When your AI bill costs more than you expected

Uber gave Claude Code to 5,000 engineers earlier this year. By April, they’d burned through their entire 2026 AI coding budget. Four months in. Individual engineers were racking up $500 to $2,000 a month in usage, and the company is now publicly saying it’s “back to the drawing board” on how to budget for AI.

Uber has serious engineering leadership and real budgeting infrastructure. If they can blow a year’s AI budget in four months, it’s worth asking: how will you budget for your AI projects? And do you know what you’re getting for that spend?

How you’re charged

Most AI tools charge by the token. Tokens are units of text, roughly a word each. Every prompt you send and every response you get back gets measured in tokens, and you pay for each one.

The part that catches people out is the spread between models.

The pricing gap is enormous. Anthropic’s flagship Claude Opus currently costs around $25 per million output tokens. DeepSeek R1 delivers broadly comparable reasoning capability for around $2. That’s more than a 10x pricing spread for frontier-class models doing similar work. DeepSeek gets there through tighter software engineering rather than brute hardware, which is why the gap is so wide.

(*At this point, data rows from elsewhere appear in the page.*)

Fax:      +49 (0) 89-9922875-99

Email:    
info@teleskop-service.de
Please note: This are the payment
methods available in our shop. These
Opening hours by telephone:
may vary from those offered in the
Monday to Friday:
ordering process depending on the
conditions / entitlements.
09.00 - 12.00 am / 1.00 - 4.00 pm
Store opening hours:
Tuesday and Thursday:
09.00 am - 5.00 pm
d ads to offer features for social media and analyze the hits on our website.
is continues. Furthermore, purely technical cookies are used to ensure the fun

Drop to the mid-tier and the picture shifts again. Anthropic’s own Sonnet model scores almost identically to Opus on capability benchmarks, at 60% of the output cost. Google’s Gemini Flash sits at $2.50. For most tasks, this is where you should be looking.

Then there are the budget models. which come in below $1.25 per million tokens with DeepSeek V3 just $0.28. That’s 89 times cheaper than Opus. These models won’t top the capability charts, but will eat up your for summarisation, classification, formatting and routine data work no problem.

Capability and cost don’t move in lockstep. You can get 90% of the performance for 10% of the price if you pick the right model for the task. But most tools default to their most capable model regardless. Nobody’s stopping to ask whether a given task needs that much horsepower. So what starts as a reasonable per-task cost multiplies into something nobody budgeted for.

It’s already getting cheaper

AI model pricing has been dropping fast. Venture Capitalist firm a16z tracked this: GPT-4-level capability that cost around $30 per million tokens in early 2023 is available for under $1 today. Roughly a 10x reduction per year for equivalent performance.

Every time a new frontier model launches, the previous generation drops in price. And that previous generation is still perfectly capable of doing most of the work.

There’s also a less obvious trend. Not all cost reduction comes from bigger hardware. Chinese AI labs, DeepSeek being the clearest example, have been pushing efficiency through software engineering rather than brute compute. DeepSeek V3 is competitive with models that cost far more to run because the engineering underneath is tighter, not because it’s sitting on more expensive infrastructure. The cost floor hasn’t been reached yet.

The AI you’re paying top rate for today will be available at a fraction of the cost within a year or two. The pricing problem is real right now, but it’s heading in the right direction.

The fix is boring (and that’s the point)

This is the same pattern that shows up every time a new tool arrives faster than the management practice around it. Everyone gets access, nobody triages which tasks need the expensive version and which don’t. Spend balloons, and then someone pulls the budget and the whole thing stalls.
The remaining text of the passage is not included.